I concluded a study of the gospel of John recently, and it got me to thinking about John and what his life must have been like, especially during the last few years of his life on Patmos. By the time John was exiled on Patmos, all the other apostles had been martyred. They were long gone. John probably knew that Paul that had been executed in Rome some 25 – 30 years before. And Mary, who had been placed in John’s care by Jesus as our savior died on cross, passed away sometime around 40 A.D.; just a few years after Jesus’ crucifixion and resurrection according to some Jewish historical accounts. If those accounts were accurate, Mary would have been gone for about 50 years by the time of John’s exile. With all his family gone and as the last of the living apostles, I imagine there were times when John must have felt isolated and all alone.

John experienced plenty of high moments during his lifetime. He witnessed the life, death, and resurrection of Christ. He saw believers filled with the Holy Spirit at Pentacost and he saw the birth of the church age. But he also saw the persecution of the church. He probably saw the fall of Jerusalem in 70 A.D. when it was ransacked by the Romans. There’s little doubt John witnessed many of the hardships endured by early Christians. So there were more than a few low moments in his life as well.

But in spite of everything that happened in the years leading up to his exile, his faith remained intact. I have no doubts about that at all. Remember, his faith was what got him exiled in the first place. So even if he was emotionally and spiritually down at times, his faith was firm because John had been there.
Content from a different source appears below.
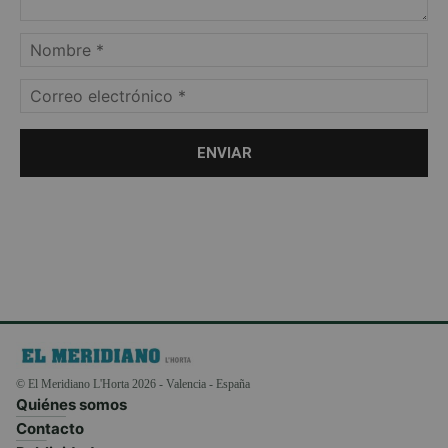
© El Meridiano L'Horta 2026 - Valencia - España
Quiénes somos
Contacto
He was with Jesus at the beginning. He saw it all. But….it had been nearly 60 years since Jesus died on the cross. So I’m sure he spent a lot of time reminiscing about days gone by when he walked and talked with Jesus. And I imagine he often thought back to the days, months, and years after the crucifixion and resurrection when he was active in the ministry of spreading the gospel and building the church. I’m sure he missed those days, and he missed his friends.

John was human and it’s human nature to get a bit depressed when we look back on our lives and think of the way things once were. And it’s not at all unusual to be saddened by the memories of all the people we loved who are now gone. As for John, living on a rock didn’t help. I imagine there had to have been times when he thought he had come to the end of the road, that his ministry and life as he knew it were over.
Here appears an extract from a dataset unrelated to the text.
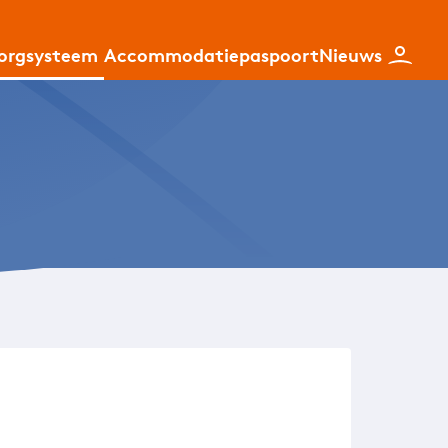
zorgsysteem
Accommodatiepaspoort
Nieuws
Some might argue that because John walked and talked with Jesus, he was never down, that he was constantly on a spiritual high, that his life was a continual mountain top experience. But that’s just not realistic. John of all people knew that you can’t live on the mountain top all the time. He was there with Peter and James when Jesus was transfigured. He knew better than anyone that one day you’re on the mountain top, and the next day you’re in the valley. Being exiled on a barren island in the middle of the Mediterranean Sea may as well have been a valley. He must have thought to himself at times, “I guess this is it. This is how my life in this world ends.” He may have thought there was no way God could use him anymore, but God wasn’t finished with John yet.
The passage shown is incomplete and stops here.